Для фармацевтической композиции, основанной на глюкозе, исследовали зависимость стабильности сверхскрученной плазмидной ДНК от рН раствора и концентрации фосфата натрия (при рН 7,8). Было установлено, что стабильность сверхскрученной плазмидной ДНК не изменяется существенным образом при варьировании концентрации фосфата натрия от 5 до 20 мМ (данные не приводятся). При варьировании рН раствора было установлено (таблица 3), что в диапазоне рН от 7,8 до 9,0 существенных изменений стабильности при хранении не наблюдается, но при рН 7,2 стабильность сверхскрученной плазмиды снижается.
Таблица 3 | ||||
Доля релаксированной плазмидной ДНК при хранении при повышенной температуре, варьирование рН | ||||
pH | 0 мес | 1 мес | 2 мес | 3 мес |
7,2 | 2,2% | 4,09% | 7,63% | 15,17% |
7,8 | 2,2% | 2,80% | 5,30% | 10,00% |
8,4 | 2,3% | 2,76% | 3,34% | 10,69% |
9 | 2,1% | 2,51% | 2,97% | 8,39% |
Таким образом, по данным ускоренного хранения оптимальная фармацевтическая композиция может быть выбрана для диапазона рН от 7,8 до 9,0 и концентрации фосфата натрия от 5 до 20 мМ. Поскольку концентрация ионизуемых фосфатных групп в составе ДНК при концентрации ДНК 1 мг/мл составляет около 3 мМ, и концентрация буферных солей должна существенно превышать суммарную концентрацию ионизуемых групп в составе основного вещества, оптимальная концентрация фосфата натрия была выбрана как 10 мМ. Оптимальный рН раствора был выбран как 7,8, поскольку эта величина наиболее близка к физиологическому рН (7,2-7,4). Однако следует учитывать, что рН, с одной стороны, должен быть как можно ближе к 7,2, а с другой стороны, чем он выше, тем выше стабильность плазмиды (до 9,0). Вероятно, что при температуре хранения +2-+8°С при рН 7,0-9,0 плазмидная ДНК сохранит стабильность, достаточную для геннотерапии.
Пример 3.
Формулирование раствора очищенной плазмидной ДНК и получение готовой лекарственной формы
Ведут процесс получения плазмидной ДНК, как указано в Примере 1, до завершения стадии анионообменной хроматографии. Последующие стадии проводят, как указано ниже.
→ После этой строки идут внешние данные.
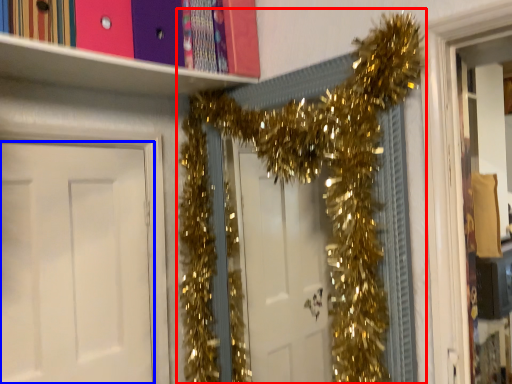 Question: Which object is further to the camera taking this photo, christmas decoration (highlighted by a red box) or door (highlighted by a blue box)?

Choices:
 (A) christmas decoration
 (B) door

Answer: (B) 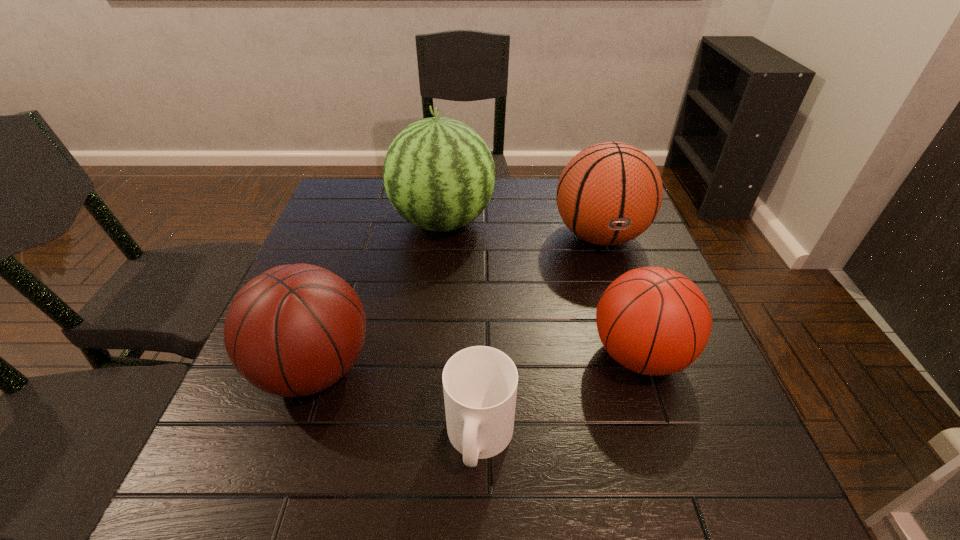 Where is `the tallest object`? The image size is (960, 540). the tallest object is located at coordinates (439, 175).

Locate an element on the screen. the farthest basketball is located at coordinates (609, 193).

Where is `the leftmost basketball`? The height and width of the screenshot is (540, 960). the leftmost basketball is located at coordinates (295, 330).

Find the location of a particular element. This screenshot has width=960, height=540. the shortest object is located at coordinates (480, 383).

I want to click on vacant region located 0.090m on the right of the watermelon, so click(526, 222).

The width and height of the screenshot is (960, 540). I want to click on free point located 0.110m on the side where the inflation valve is located, so click(x=620, y=298).

Identify the location of blank space located 0.290m on the back of the leftmost basketball. (357, 243).

The image size is (960, 540). I want to click on watermelon that is positioned at the far edge, so click(439, 175).

Identify the location of basketball that is at the far edge. The image size is (960, 540). tap(609, 193).

This screenshot has height=540, width=960. In order to click on object that is at the near edge in this screenshot , I will do `click(480, 383)`. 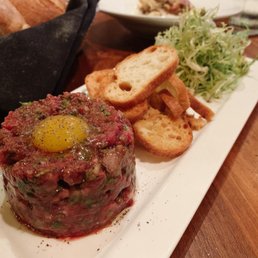 Image resolution: width=258 pixels, height=258 pixels. I want to click on shadow of rear white porcelain plate, so click(113, 34). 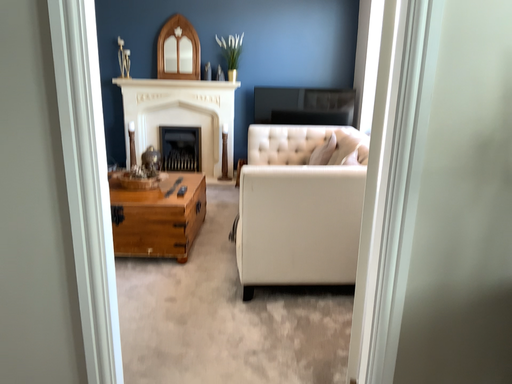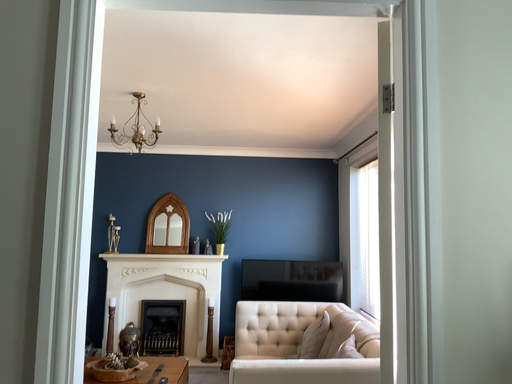 Question: Which way did the camera rotate in the video?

Ультрафильтрация и диафильтрация
Раствор очищенной плазмидной ДНК концентрируют ультрафильтрацией на установке с половолоконным модулем с порогом отсечения мембраны 300 кДа. По достижении концентрации 0,15% установку переводят в режим диафильтрации и проводят исчерпывающую замену буфера на раствор 10 мМ фосфата натрия, рН 7,8 и 4,4% (300 мМ) глюкозы в воде для инъекций. Фильтрат собирают в тару и утилизируют в установленном порядке. Сконцентрированный формулированный раствор сливают в стеклянную бутыль, определяют концентрацию сверхскрученной плазмидной ДНК и доводят раствор до конечной концентрации 0,1%.
Стерильная фильтрация
Готовый раствор субстанции передают в чистую зону класса А и проводят стерильное фильтрование при помощи дисковых мембранных фильтров в депирогенизированные стерильные бутылки для инфузионных растворов 250 мл по ГОСТ 19808-86. Проводят отбор проб для передачи в ОКК, закрывают бутылки пробками резиновыми, укупоривают колпачками алюминиевыми и замораживают в карантинной зоне склада.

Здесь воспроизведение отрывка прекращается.